Costenaro Fabiola, Rodrigues Ticiana C, Ferreira Nelson P, Costa Tiago G da, Schuch Tiago, Boschi Vitor, Czepielewski Mauro A
Endocrine Division, Hospital de Clínicas de Porto Alegre, RS, Brazil.
Arq Bras Endocrinol Metabol. 2011 Jun;55(4):284-7. doi: 10.1590/s0004-27302011000400008.

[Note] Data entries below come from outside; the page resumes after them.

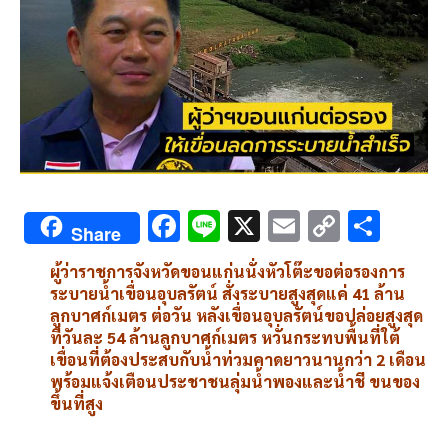
F
Li
X
E
C
S
Share
ac
n
m
o
h
ผู้ว่าราชการจังหวัดขอนแก่นนั่งหัวโต๊ะขอต่อรองการ
e
e
ai
py
ar
ระบายน้ำเขื่อนอุบลรัตน์ สั่งระบายสูงสุดแค่ 41 ล้าน
b
l
Li
e
ลูกบาศก์เมตร ต่อวัน หลังเขื่อนอุบลรัตน์ขอปล่อยสูงสุด
ที่วันละ 54 ล้านลูกบาศก์เมตร หวั่นกระทบพื้นที่ใต้
o
n
เขื่อนที่ต้องประสบกับน้ำท่วมคาดยาวนานกว่า 2 เดือน
o
k
พร้อมแจ้งเตือนประชาชนลุ่มน้ำพองและน้ำชี ขนของ
ขึ้นที่สูง
k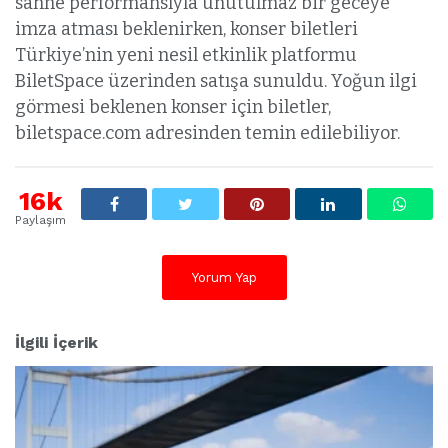
sahne performansıyla unutulmaz bir geceye
imza atması beklenirken, konser biletleri
Türkiye’nin yeni nesil etkinlik platformu
BiletSpace üzerinden satışa sunuldu. Yoğun ilgi
görmesi beklenen konser için biletler,
biletspace.com adresinden temin edilebiliyor.
16k
Paylaşım
Yorum Yap
İlgili İçerik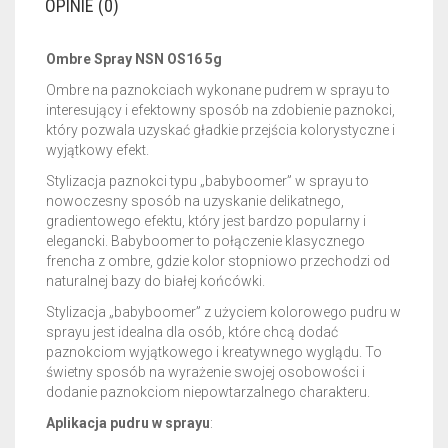
OPINIE (0)
Ombre Spray NSN OS16 5g
Ombre na paznokciach wykonane pudrem w sprayu to
interesujący i efektowny sposób na zdobienie paznokci,
który pozwala uzyskać gładkie przejścia kolorystyczne i
wyjątkowy efekt.
Stylizacja paznokci typu „babyboomer” w sprayu to
nowoczesny sposób na uzyskanie delikatnego,
gradientowego efektu, który jest bardzo popularny i
elegancki. Babyboomer to połączenie klasycznego
frencha z ombre, gdzie kolor stopniowo przechodzi od
naturalnej bazy do białej końcówki.
Stylizacja „babyboomer” z użyciem kolorowego pudru w
sprayu jest idealna dla osób, które chcą dodać
paznokciom wyjątkowego i kreatywnego wyglądu. To
świetny sposób na wyrażenie swojej osobowości i
dodanie paznokciom niepowtarzalnego charakteru.
Aplikacja pudru w sprayu
: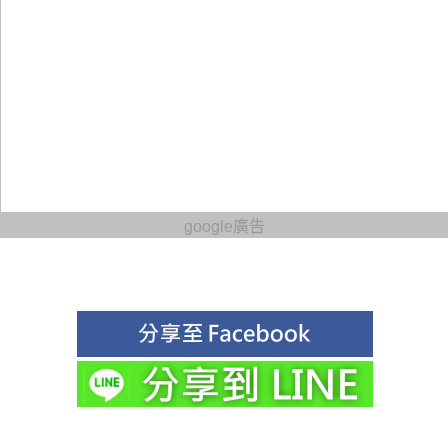
google廣告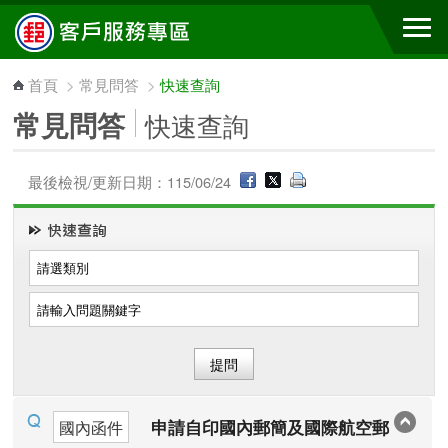
跳到主要內容區塊
首頁
>
常見問答
>
快速查詢
常見問答
快速查詢
最後檢視/更新日期：115/06/24
申請自印國內郵簡及國際航空郵
國內函件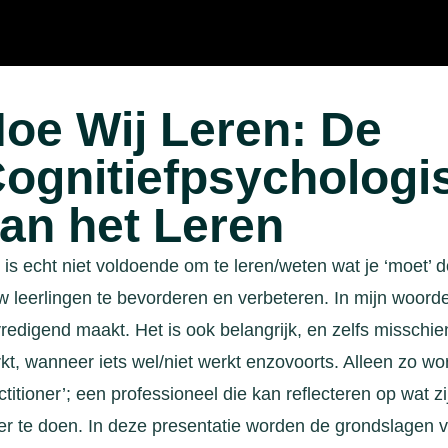
oe Wij Leren: De
ognitiefpsychologi
an het Leren
 is echt niet voldoende om te leren/weten wat je ‘moet’ d
w leerlingen te bevorderen en verbeteren. In mijn woorden
redigend maakt. Het is ook belangrijk, en zelfs misschien
kt, wanneer iets wel/niet werkt enzovoorts. Alleen zo wo
ctitioner’; een professioneel die kan reflecteren op wat zij
er te doen. In deze presentatie worden de grondslagen v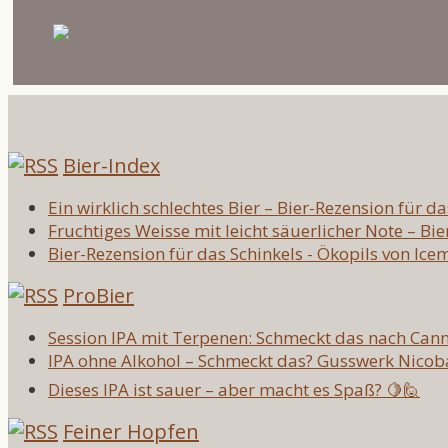
Bier-Index
Ein wirklich schlechtes Bier – Bier-Rezension für d
Fruchtiges Weisse mit leicht säuerlicher Note – Bi
Bier-Rezension für das Schinkels - Ökopils von Ic
ProBier
Session IPA mit Terpenen: Schmeckt das nach Cann
IPA ohne Alkohol – Schmeckt das? Gusswerk Nicob
Dieses IPA ist sauer – aber macht es Spaß? 🍋🙋
Feiner Hopfen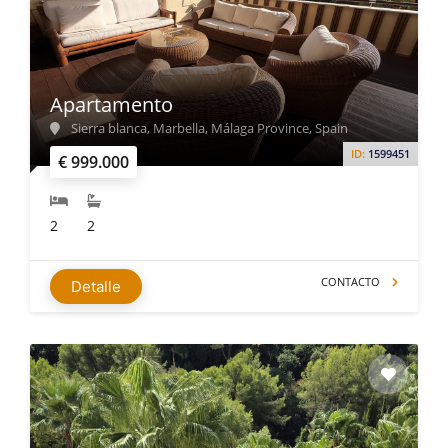
Apartamento
Sierra blanca, Marbella, Málaga Province, Spain
ID:
1599451
€ 999.000
2
2
CONTACTO
Detalle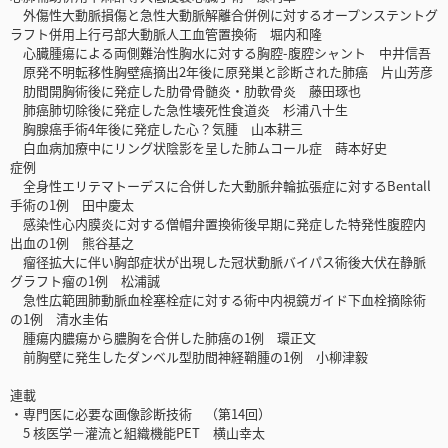
外傷性大動脈損傷と急性大動脈解離合併例に対するオープンステントグ
ラフト併用上行弓部大動脈人工血管置換術 堀内和隆
心臓腫瘍による両側難治性胸水に対する胸腔-腹腔シャント 中井信吾
原発不明転移性胸壁癌摘出2年後に原発巣と診断された肺癌 片山芳彦
肋間開胸術後に発症した肋骨骨髄炎・肋軟骨炎 藤田琢也
肺癌肺切除後に発症した急性壊死性食道炎 杉浦八十生
胸腺癌手術4年後に発症した心？気腫 山本耕三
白血病加療中にリング状陰影を呈した肺ムコール症 蒔本好史
症例
全身性エリテマトーデスに合併した大動脈弁輪拡張症に対するBentall
手術の1例 田中慶太
感染性心内膜炎に対する僧帽弁置換術後早期に発症した特発性腹腔内
出血の1例 熊谷基之
瘤径拡大に伴い胸部症状が出現した冠状動脈バイパス術後大伏在静脈
グラフト瘤の1例 松浦誠
急性広範囲肺動脈血栓塞栓症に対する術中内視鏡ガイド下血栓摘除術
の1例 清水圭佑
腫瘍内膿瘍から膿胸を合併した肺癌の1例 環正文
前胸壁に発生したダンベル型肋間神経鞘腫の1例 小柳津毅
連載
・専門医に必要な画像診断技術 （第14回）
5 核医学－灌流と組織機能PET 横山幸太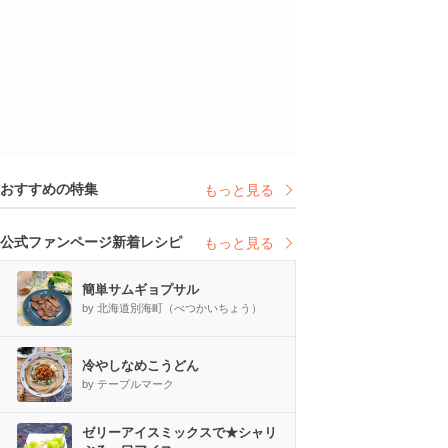
おすすめの特集
もっと見る
公式ファンページ新着レシピ
もっと見る
簡単サムギョプサル
by 北海道別海町（べつかいちょう）
冷やしなめこうどん
by テーブルマーク
ゼリーアイスミックスで★シャリ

Benign intracranial hypertension (Pseudotumor cerebri) has been described as related to the reduction in steroid levels in Cushing's disease (CD), especially after surgical remission. Ketoconazole is a common and effective adjuvant therapy for hypercortisolism, but the major concern is liver enzyme dysfunction. We describe here the case of a 12-year old girl with CD who developed benign intracranial hypertension during treatment with ketoconazole. She presented headache, vomiting, a black spot on her right temporal visual field, and signs of elevated intracranial pressure. Pituitary image was normal on magnetic resonance image (MRI), and all symptoms improved after treatment with acetazolamide. We call attention to the diagnosis of this disorder in CD patients, especially children on ketoconazole treatment, because it could be confounded with adrenal insufficiency and lead to definitive severe visual impairment.
良性颅内高压(假性脑瘤)已被描述为与库欣病(CD)中类固醇水平降低有关,尤其是在手术缓解后。酮康唑是治疗皮质醇增多症的常用且有效的辅助疗法,但主要问题是肝酶功能障碍。我们在此描述一名12岁CD女童在酮康唑治疗期间发生良性颅内高压的病例。她出现头痛、呕吐、右侧颞侧视野黑点以及颅内压升高的体征。磁共振成像(MRI)显示垂体影像正常,使用乙酰唑胺治疗后所有症状均有改善。我们提醒注意CD患者,尤其是接受酮康唑治疗的儿童中这种疾病的诊断,因为它可能与肾上腺功能不全相混淆并导致严重的视力损害。